My name is Elma Arara Mountain, and the year everything split in two—before and after—was the year I turned thirteen.
If you asked me to circle the exact second my family decided I was an extra in my own life, it wouldn’t be a slow realization. It would be a sticky note on the fridge.
Stay at a friend’s house. Back in a week. Love you.
No name. No plan. Just my mother’s looping cursive like a shrug.
They left for Florida the morning of my birthday.
My older sister, Jasmine Mountain, posted a photo with a pink suitcase and a caption about “family time.” My younger sister, Lily Mountain, added a string of palm tree emojis.
I sat on the porch with my backpack in my lap because I thought maybe the note was step one, and step two was someone pulling up to get me. An aunt. A neighbor. A miracle.
No one came.
The streetlights blinked awake. A dog barked at me as if I was trespassing on my own steps. I microwaved a burrito I didn’t really want and ate it at the counter, pretending the hum of the appliance was conversation.

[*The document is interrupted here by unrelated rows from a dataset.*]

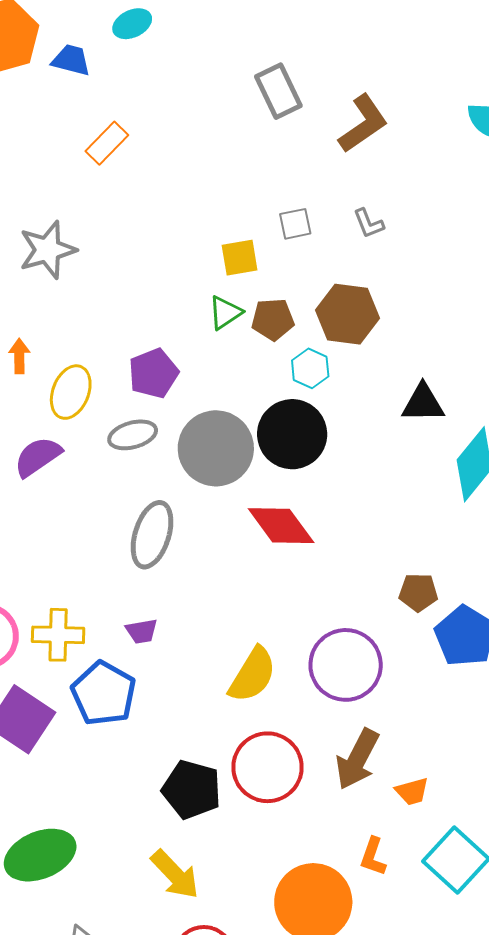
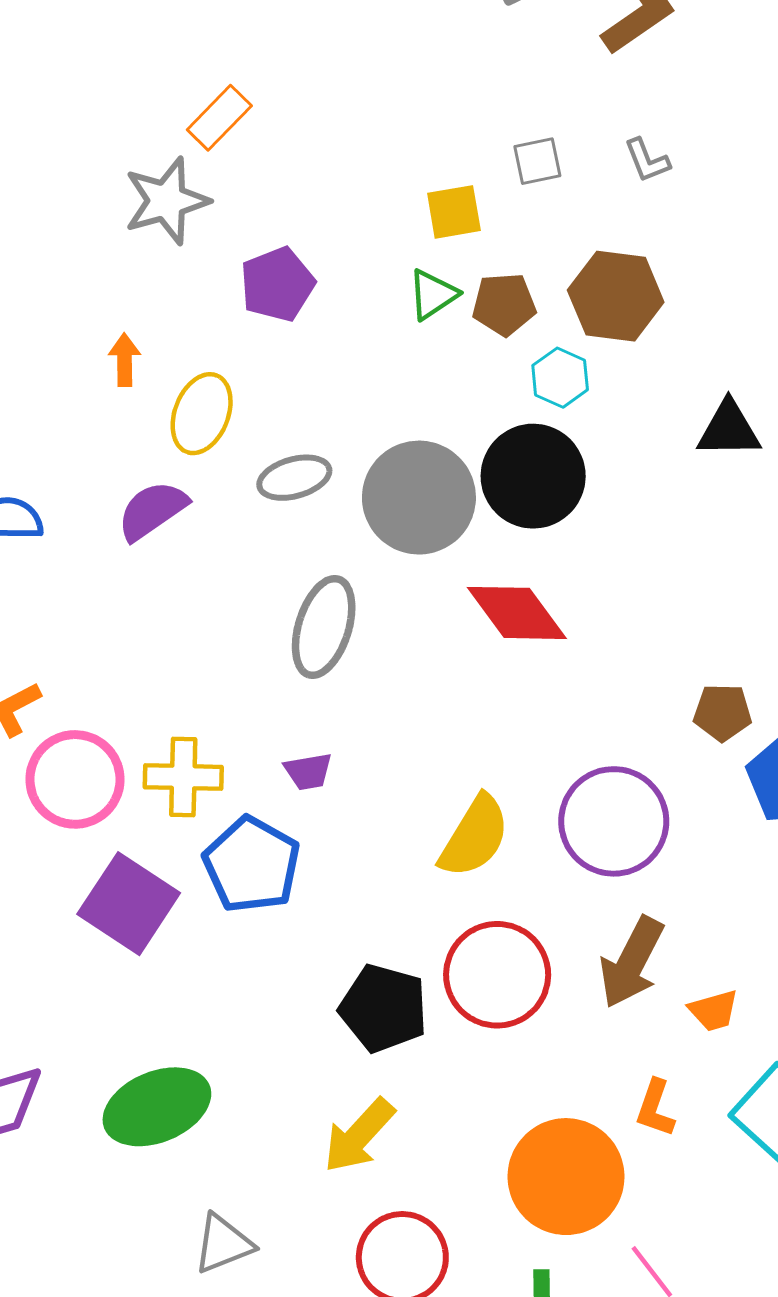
orange rectangle: (107, 143) -> (219, 118), moved
purple pentagon: (153, 373) -> (277, 284), moved
yellow arrow: (175, 874) -> (359, 1136), turned 86

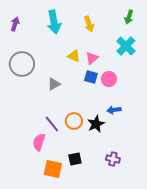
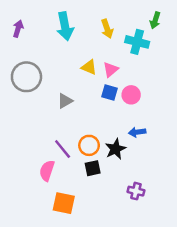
cyan cross: (126, 46) -> (137, 42), moved, turned -30
black square: (75, 159) -> (93, 168), moved

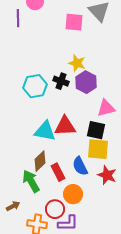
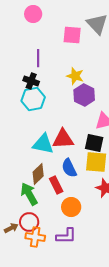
purple line: (18, 18) -> (38, 58), moved
black cross: (61, 81) -> (31, 81), moved
blue semicircle: (80, 166) -> (69, 168), moved
brown arrow: (13, 206) -> (11, 228), moved
red circle: (55, 209) -> (29, 222), moved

By day two, I started telling myself it was a mix‑up.
By day four, a thought I hated crept in: maybe it wasn’t a mix‑up at all.
Being the middle girl had always felt like being the buffer between a showstopper and an encore. Jasmine had the framed certificates and the varsity letters. Lily had recitals, braces, and themed parties with balloons that matched the cupcakes.
I had “responsible,” which is adult code for invisible.
But leaving me behind on purpose was a new genre of silence.
On day six, I left the library with a shingled stack of books like armor. The afternoon heat had the kind of glare that makes you squint at your own shadow.
That’s when a sleek black car rolled slow beside the curb, window gliding down like a scene that doesn’t belong to your life.
“Elma.”
The voice was surprised and familiar.
Uncle Richard.
The wealthy one who’d stopped showing up to holidays sometime before I learned long division. According to my mother, he was “too arrogant for family gatherings,” which I now know translates to: he had boundaries.
He took in the backpack, the sweat‑plastered hair, the guarded smile I wore like a mouthguard.
“Why are you walking home alone? Where are your parents?”
“Florida,” I said.
It felt ridiculous in the air. Florida. Like saying they went to Mars and I was just… here, apparently.